Claude Opus variants shine on tricky reasoning, longer contexts, and high-precision extraction. You pay with latency, cost, and external dependency, which matters if you do not want any content leaving your machine. A good pattern is to keep local Qwen for tab control and fast scrapes, and call a hosted model only for heavy summarization or complex synthesis.
If reliability matters, define a secondary model as a fallback. This pattern reduces failed runs during peak load and lets you route by task complexity.
Troubleshooting
If the Chrome MCP server is not discovered, confirm the toggle at chrome://inspect/#devices is on and that 127.0.0.1:9222 is reachable. Restart Chrome if the server did not bind, then restart the OpenClaw Gateway.
openclaw gateway restartIf tabs are not listed, ensure your Chrome profile is the one running the active session. Rerun the tab list to verify the connection.

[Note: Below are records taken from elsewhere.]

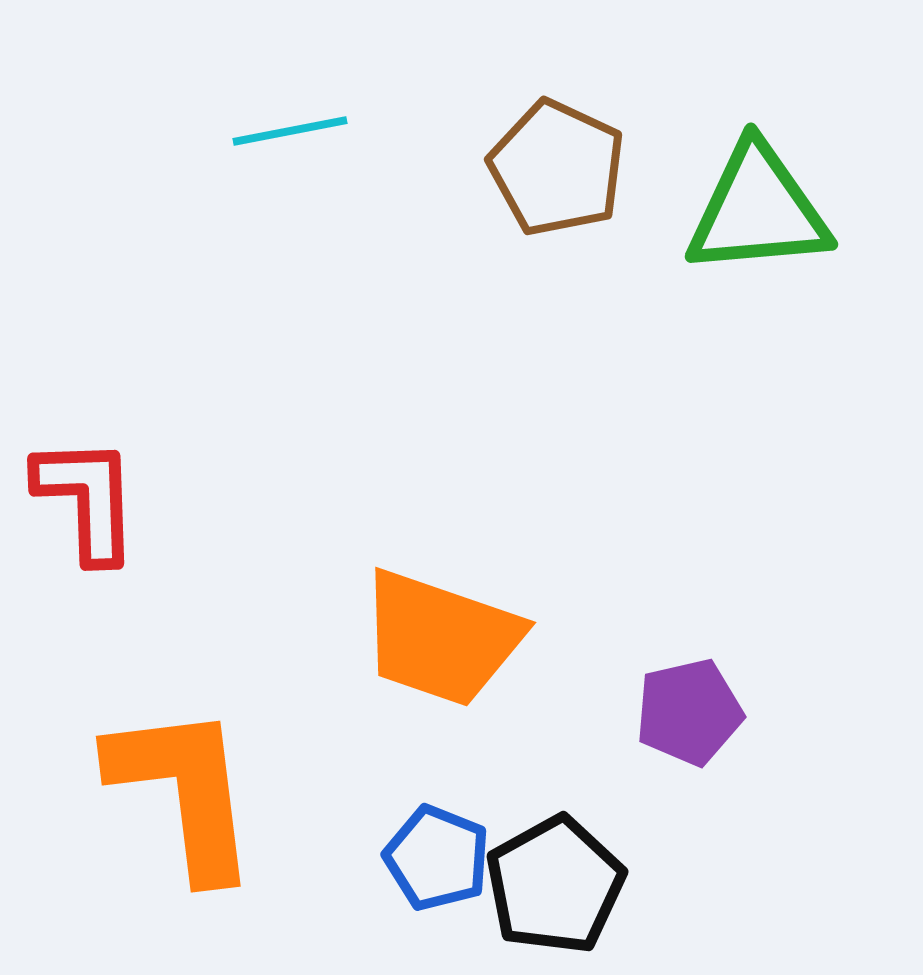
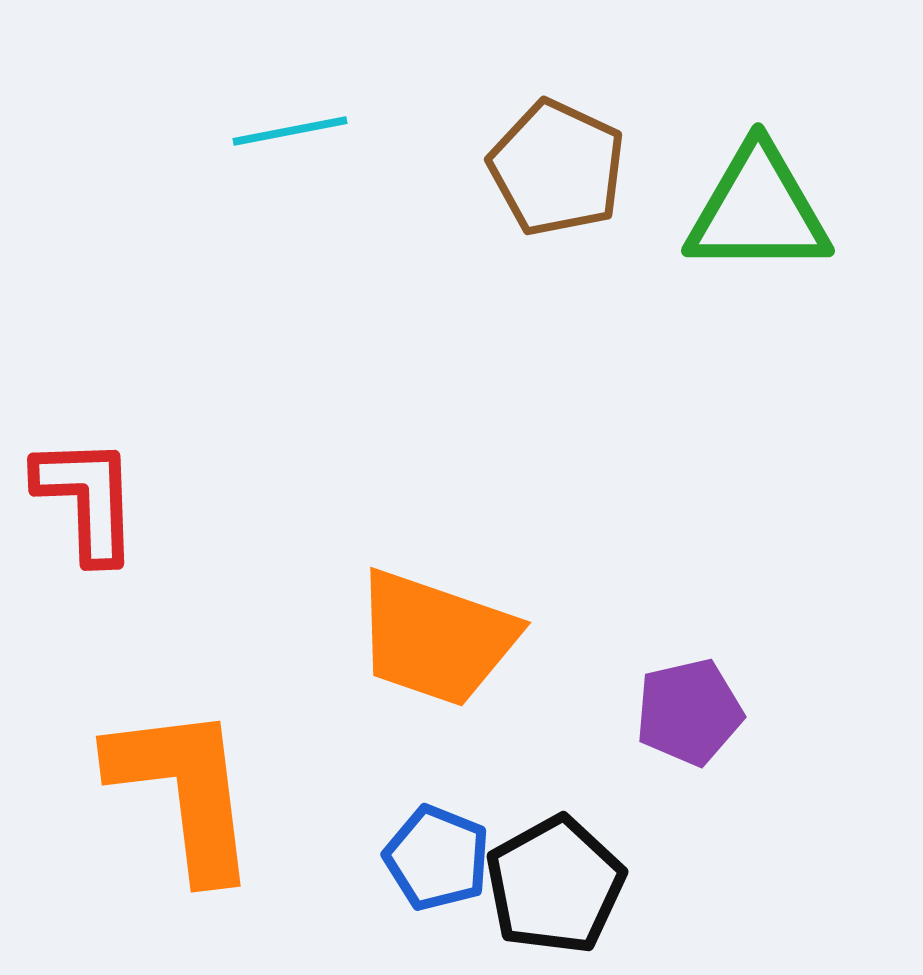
green triangle: rotated 5 degrees clockwise
orange trapezoid: moved 5 px left
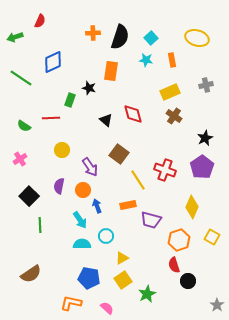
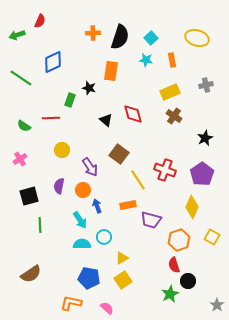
green arrow at (15, 37): moved 2 px right, 2 px up
purple pentagon at (202, 167): moved 7 px down
black square at (29, 196): rotated 30 degrees clockwise
cyan circle at (106, 236): moved 2 px left, 1 px down
green star at (147, 294): moved 23 px right
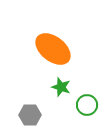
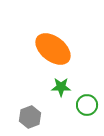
green star: rotated 18 degrees counterclockwise
gray hexagon: moved 2 px down; rotated 20 degrees counterclockwise
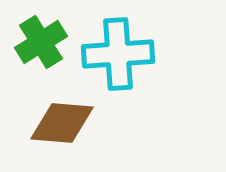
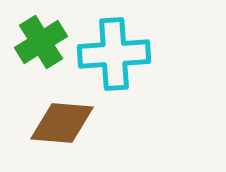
cyan cross: moved 4 px left
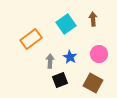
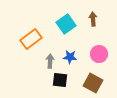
blue star: rotated 24 degrees counterclockwise
black square: rotated 28 degrees clockwise
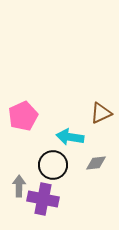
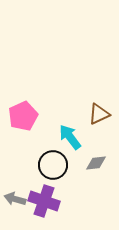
brown triangle: moved 2 px left, 1 px down
cyan arrow: rotated 44 degrees clockwise
gray arrow: moved 4 px left, 13 px down; rotated 75 degrees counterclockwise
purple cross: moved 1 px right, 2 px down; rotated 8 degrees clockwise
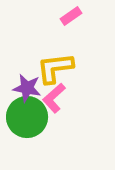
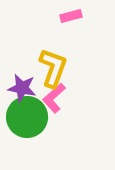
pink rectangle: rotated 20 degrees clockwise
yellow L-shape: moved 2 px left; rotated 117 degrees clockwise
purple star: moved 5 px left
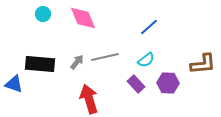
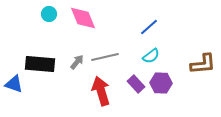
cyan circle: moved 6 px right
cyan semicircle: moved 5 px right, 4 px up
purple hexagon: moved 7 px left
red arrow: moved 12 px right, 8 px up
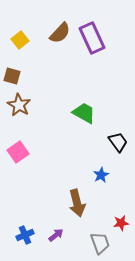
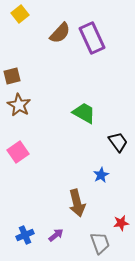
yellow square: moved 26 px up
brown square: rotated 30 degrees counterclockwise
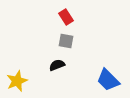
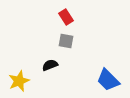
black semicircle: moved 7 px left
yellow star: moved 2 px right
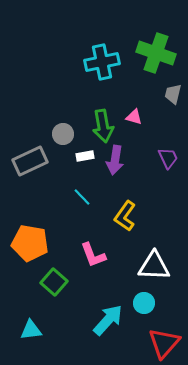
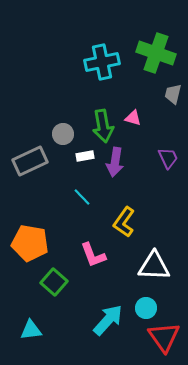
pink triangle: moved 1 px left, 1 px down
purple arrow: moved 2 px down
yellow L-shape: moved 1 px left, 6 px down
cyan circle: moved 2 px right, 5 px down
red triangle: moved 6 px up; rotated 16 degrees counterclockwise
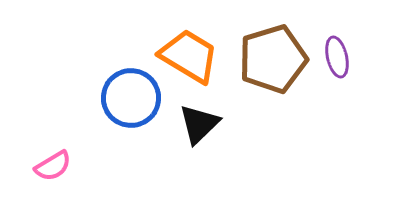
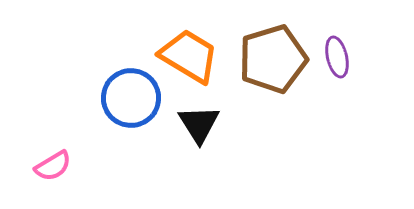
black triangle: rotated 18 degrees counterclockwise
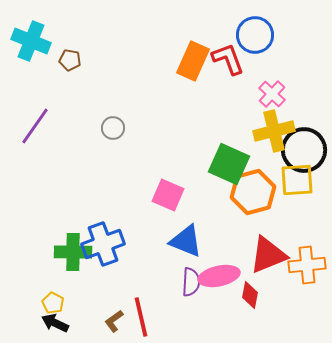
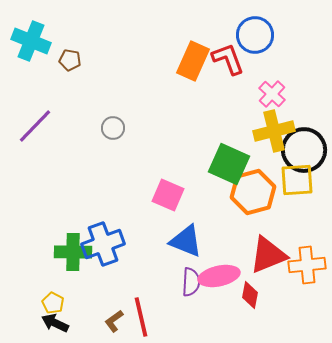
purple line: rotated 9 degrees clockwise
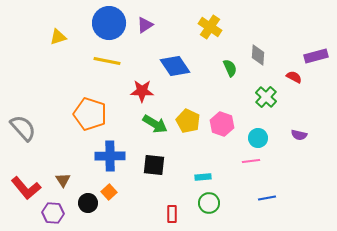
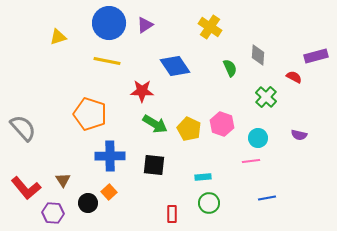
yellow pentagon: moved 1 px right, 8 px down
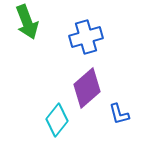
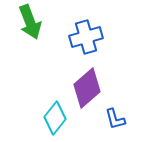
green arrow: moved 3 px right
blue L-shape: moved 4 px left, 5 px down
cyan diamond: moved 2 px left, 2 px up
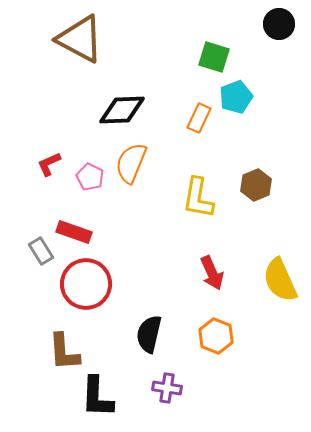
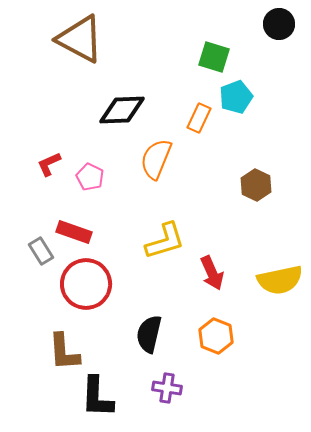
orange semicircle: moved 25 px right, 4 px up
brown hexagon: rotated 12 degrees counterclockwise
yellow L-shape: moved 33 px left, 43 px down; rotated 117 degrees counterclockwise
yellow semicircle: rotated 78 degrees counterclockwise
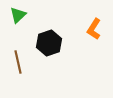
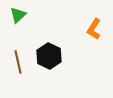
black hexagon: moved 13 px down; rotated 15 degrees counterclockwise
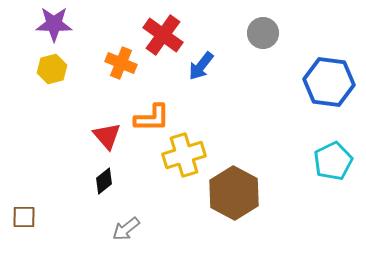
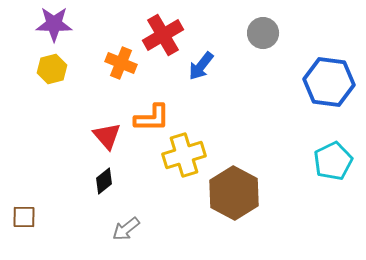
red cross: rotated 24 degrees clockwise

openclaw browser tabs list
Final Thoughts
Chrome 146 made remote debugging native, and OpenClaw plugged straight into it. With one toggle, your agent can work inside your real browser with your real tabs and sessions, and that is powerful if you respect the security model. Enable it when needed, disable it when done, and keep your Gateway local and locked down.
The combination of OpenClaw with Chrome DevTools MCP opens practical scenarios for automation, data extraction, and orchestration of complex workflows, all without screenshots or duplicate logins. It is a significant step forward for anyone who wants AI agents that operate in the real world, with your credentials and your data.